Y entonces Carvalho comprendió que la muchacha y Lebrun no buscaban lo mismo. Pero no era su misión ahora comprender, sino facilitar el encuentro manteniendo la luz de la linterna sobre los hallazgos. Claire avanzó y tapó con su cuerpo el de Alekos semiincorporado desde el suelo. La luz de la linterna paladeaba la silueta de la mujer, hasta que se inclinó para oír sólo ella lo que decían los labios de Alekos. Mitia, Lebrun, Carvalho se habían convertido en convidados de piedra y durante minutos prosiguió aquella sofocada confesión, secundada por una mano de Claire que acariciaba, como descubriéndola, la cara del hombre caído. Nadie se atrevía a meterse en aquel territorio sentimental prohibido, e incluso en un momento dado, ella se volvió airada contra la cruda luz de la linterna y Carvalho la apagó mascullando una disculpa que sólo él oyó, y tal vez Lebrun que asistía a su lado a la escena, dominado por un repentino y total abatimiento. Y así estuvieron minutos y minutos, sin hablar, sin moverse, respetando la campana del tiempo y silencio que protegía la conversación entre Claire y el hombre de su vida. Por fin Claire recuperó la estatura y permaneció unos segundos ensimismada, luego volvió a acariciar el rostro de Alekos y dio media vuelta para reencontrar a Lebrun y Carvalho.

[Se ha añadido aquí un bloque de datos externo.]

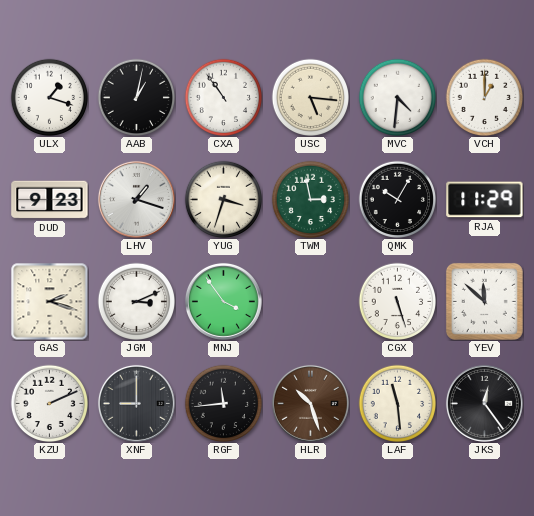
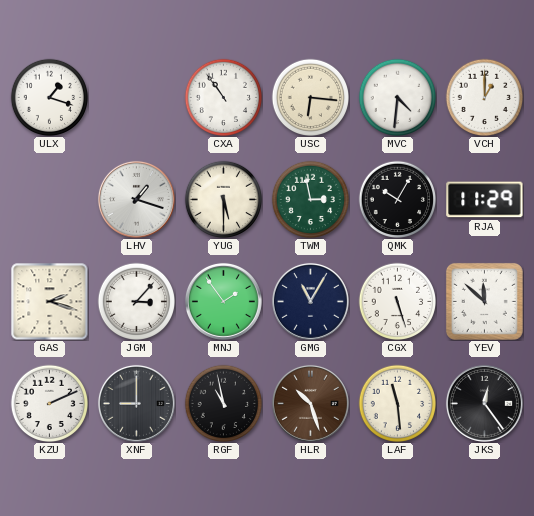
AAB: 1:02 -> none
USC: 5:16 -> 6:16
DUD: 9:23 -> none
YUG: 3:33 -> 5:30
JGM: 3:11 -> 3:07
MNJ: 3:54 -> 1:54
GMG: none -> 11:05
RGF: 11:44 -> 10:58
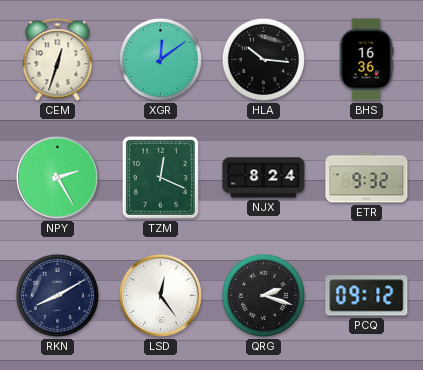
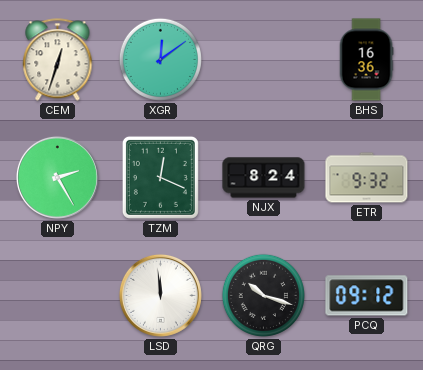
HLA: 10:16 -> none
RKN: 8:10 -> none
LSD: 12:24 -> 11:59
QRG: 2:18 -> 10:18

Apartó a Lebrun y lo sumergió en un ángulo oscuro donde dialogaron en voz baja. Dialogaron casi tanto como callaron y a veces incluso llegaron al borde de una discusión, pero entonces era ella la que abrazaba a Lebrun, le pedía algo que podía ser comprensión y de nuevo reencontraban el camino de la confidencia. Por fin terminaron de parlamentar y regresaron junto a Carvalho. Fue Claire quien tomó la iniciativa.
– Nosotros nos quedamos.
– Puedo esperarles fuera, el tiempo que haga falta.
– No, usted se va y nosotros nos quedamos.
Era una orden y algo crispada.
Lebrun tomó por un brazo a Carvalho y le invitó a que le acompañara fuera de la habitación.
Cuando llegaron al cruce de pasillos, el francés dijo:
– Discúlpela, está muy conmocionada y realmente todo lo que usted podía hacer ya lo ha hecho y muy bien, muy rápido, asombrosamente rápido.
– Ha sido relativamente sencillo. Para encontrar vagabundos hay que recurrir a vagabundos.
– No queremos molestarle, pero usted ya ha terminado. Ahora es cosa nuestra.
– Comprendo.
– Le acompañaré hasta la salida.
– Puedo encontrarla solo.
Pero adivinó que el otro necesitaba comprobar su marcha y se dejó acompañar con el pretexto de que después le dejaría la linterna para cuando decidieran abandonar el lugar. Lebrun le siguió hasta que salió de aquel ámbito, una vez desatrancada la puerta principal de un madero cruzado que impedía el acceso desde fuera.